_Task prompt_. Copy each line in the data below that contains the word "Manavgat".

[Source data Boundary: Start]

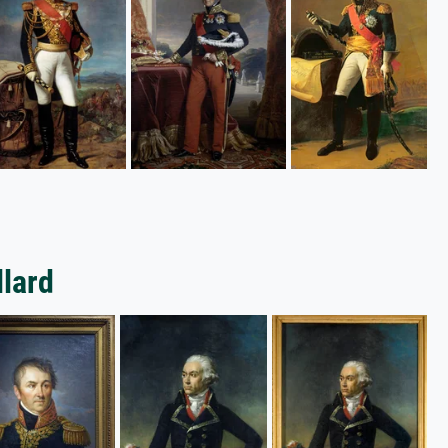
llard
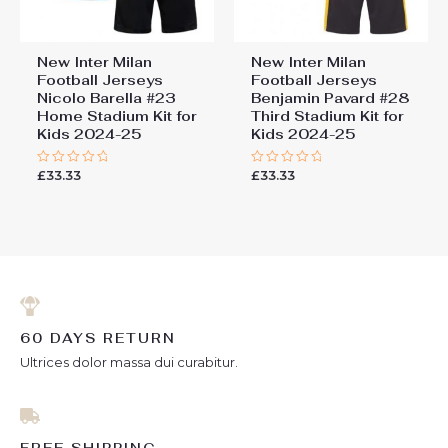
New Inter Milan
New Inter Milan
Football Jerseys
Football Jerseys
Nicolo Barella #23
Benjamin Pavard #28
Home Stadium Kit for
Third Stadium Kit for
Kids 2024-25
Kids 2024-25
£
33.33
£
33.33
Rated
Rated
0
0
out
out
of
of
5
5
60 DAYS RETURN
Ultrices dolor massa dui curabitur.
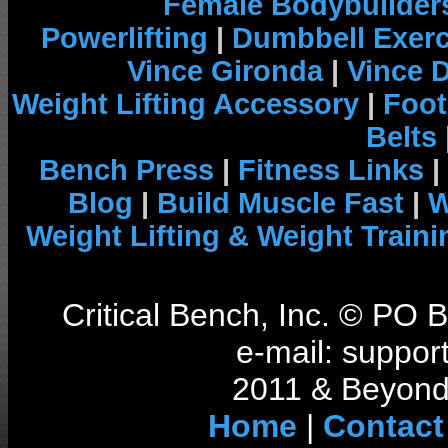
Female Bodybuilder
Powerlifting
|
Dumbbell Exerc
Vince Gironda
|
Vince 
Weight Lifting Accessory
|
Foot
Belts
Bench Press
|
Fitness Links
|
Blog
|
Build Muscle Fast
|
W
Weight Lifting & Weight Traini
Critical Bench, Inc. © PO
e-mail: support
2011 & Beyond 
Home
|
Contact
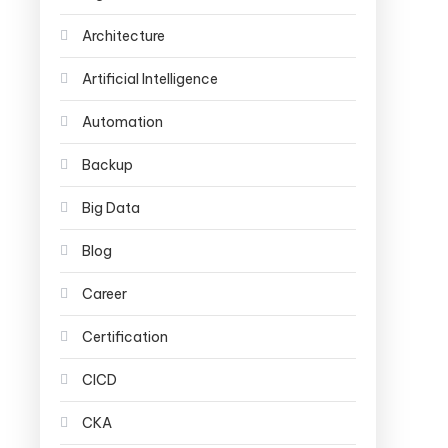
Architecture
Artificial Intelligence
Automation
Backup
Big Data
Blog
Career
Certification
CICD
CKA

[Source data Boundary: End]
[Source data Boundary: Start]

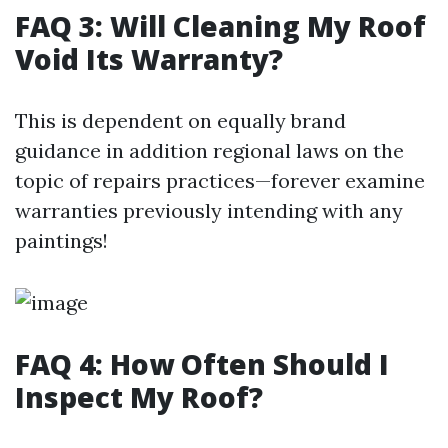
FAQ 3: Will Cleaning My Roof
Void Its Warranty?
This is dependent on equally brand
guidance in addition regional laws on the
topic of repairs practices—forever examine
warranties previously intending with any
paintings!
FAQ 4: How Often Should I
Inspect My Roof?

[Source data Boundary: End]
[Source data Boundary: Start]

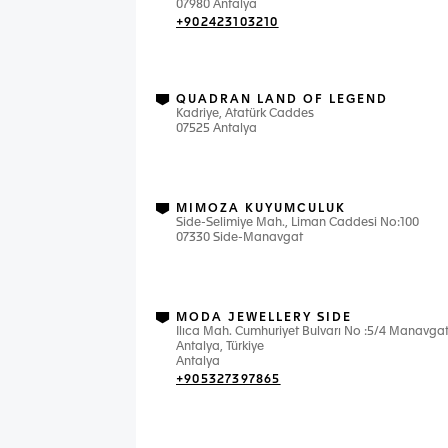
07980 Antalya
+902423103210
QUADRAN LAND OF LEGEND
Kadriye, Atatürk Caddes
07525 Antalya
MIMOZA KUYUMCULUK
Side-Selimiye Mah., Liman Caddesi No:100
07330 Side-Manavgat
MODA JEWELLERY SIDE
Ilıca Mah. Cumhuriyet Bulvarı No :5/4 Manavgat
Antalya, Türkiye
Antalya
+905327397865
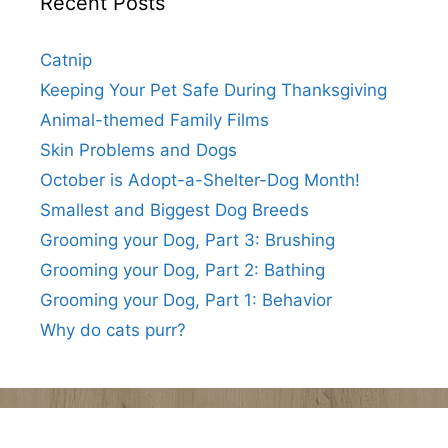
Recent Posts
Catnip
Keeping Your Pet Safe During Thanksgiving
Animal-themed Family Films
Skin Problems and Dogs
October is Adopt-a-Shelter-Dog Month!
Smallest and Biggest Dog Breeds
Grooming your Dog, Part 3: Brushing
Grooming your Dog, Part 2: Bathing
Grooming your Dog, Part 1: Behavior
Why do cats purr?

[Source data Boundary: End]

_Reply_.
07330 Side-Manavgat
Ilıca Mah. Cumhuriyet Bulvarı No :5/4 Manavgat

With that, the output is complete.